The drop of U.S. stock indexes suddenly stopped on Monday after the Dow Jones index dropped by 3.3%, the S&P 500 broad market index lost 4.0%, and the Nasdaq 100 was down by 5.0% during the day. Somebody “saved” the stock market moving indexes from reaching the positive territory of 0.3-0.5%.
It is unlikely that hedge funds would have conducted such a rescue operation as they were ready to initiate a massive sell-off while waiting for Dow Jones and S&P 500 to slide below their 200-days moving average. Most of their operations are initiated by trading algorithms, so they were ready for a possible plunge. Now investors have timid hopes for stabilsation or even a recovery as the major S&P 500 index is still above the 200-day moving average indicating a possible rebound. However, both Dow Jones and Nasdaq 100 are below their 200-days average. That points to a fragile situation when the market may easily continue to slide without the kind of continuous support that we saw on Monday.
The saviour could be the Federal Reserve (Fed) that is currently showing no interested in market turmoil just before the beginning of its two-day meeting on Tuesday. But is this a long-term strategy for the Fed to save the stock market at any cost? If we look closely at the Federal Open Market Committee (FOMC) and the statements made by its members, as well as White House Administration statements, we may suggest that the strategy has truly changed. The cornerstone of the stratagem has become inflation tackle and market sustainability, but not market growth at any cost. So, if the stock market is ready to go down, the Fed will not interfere unless clear signs of turmoil would be seen.

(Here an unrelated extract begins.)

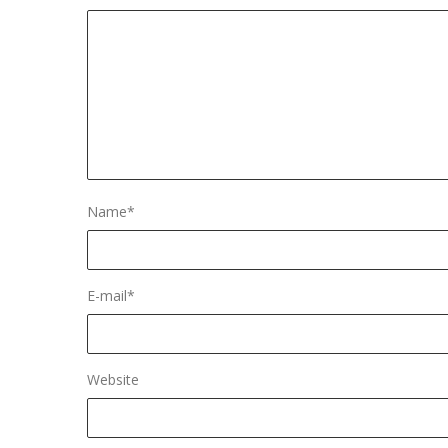
Name
*
E-mail
*
Website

Consequently, the Fed has supported the market to eliminate any possibilities that would delay a faster pace of monetary tightening, but not enough to return it to the growth trajectory. With this in mind, we may expect the stock market to return to the downside track after the Fed meeting on Wednesday, unless the stock indexes move above their 200-days averages.
Technically, the S&P 500 index is on the downside track. It has already reached its primary downside target at 4350-4400 points, and even secondary target at 4250 points. For it to go lower to the next target at 4050-4150 points something extraordinary must happen. In the case of a breakthrough of this level we may clearly witness a collapse in the stock market. So, it is really hard to forecast anything beyond a few days. Both the possibility of a baseline downside scenario and an alternative upside rebound are strong. It is better to keep an eye on 200-days average levels and act accordingly. If the stock indexes somehow manage to return above this level some short-term buy positions may be considered. Otherwise, we should expect the stock market to decline further.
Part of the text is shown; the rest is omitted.